Records from a collection
----------------------------------------
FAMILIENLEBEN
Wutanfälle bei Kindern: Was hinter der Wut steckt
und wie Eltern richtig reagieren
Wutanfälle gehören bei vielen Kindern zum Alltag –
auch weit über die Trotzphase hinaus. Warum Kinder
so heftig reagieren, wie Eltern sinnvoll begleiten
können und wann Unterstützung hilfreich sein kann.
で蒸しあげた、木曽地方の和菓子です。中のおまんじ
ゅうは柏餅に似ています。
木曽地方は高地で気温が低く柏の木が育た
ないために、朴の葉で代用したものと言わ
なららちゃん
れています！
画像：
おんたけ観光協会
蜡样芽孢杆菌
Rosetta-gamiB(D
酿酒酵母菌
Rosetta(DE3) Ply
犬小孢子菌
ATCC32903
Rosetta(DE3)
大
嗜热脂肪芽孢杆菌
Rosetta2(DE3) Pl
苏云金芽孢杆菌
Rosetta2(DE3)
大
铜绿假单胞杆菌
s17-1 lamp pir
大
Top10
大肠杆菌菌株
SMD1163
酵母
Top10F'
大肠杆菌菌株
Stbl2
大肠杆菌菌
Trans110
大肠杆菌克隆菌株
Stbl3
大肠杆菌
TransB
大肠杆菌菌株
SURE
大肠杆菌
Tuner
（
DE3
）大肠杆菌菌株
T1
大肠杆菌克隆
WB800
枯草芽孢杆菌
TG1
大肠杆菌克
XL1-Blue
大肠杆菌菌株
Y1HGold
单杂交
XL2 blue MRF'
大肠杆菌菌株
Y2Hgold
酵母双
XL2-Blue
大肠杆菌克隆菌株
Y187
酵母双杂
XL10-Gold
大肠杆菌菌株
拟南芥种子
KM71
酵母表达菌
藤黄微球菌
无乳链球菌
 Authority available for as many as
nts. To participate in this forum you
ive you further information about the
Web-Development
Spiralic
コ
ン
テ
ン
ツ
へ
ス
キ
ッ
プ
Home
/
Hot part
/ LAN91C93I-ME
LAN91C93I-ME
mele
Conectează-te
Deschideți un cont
----------------------------------------
After reading through the records, count the lines that hold the string "Kindern" and give only the count.

## RESPONSE TO THIS TASK:
2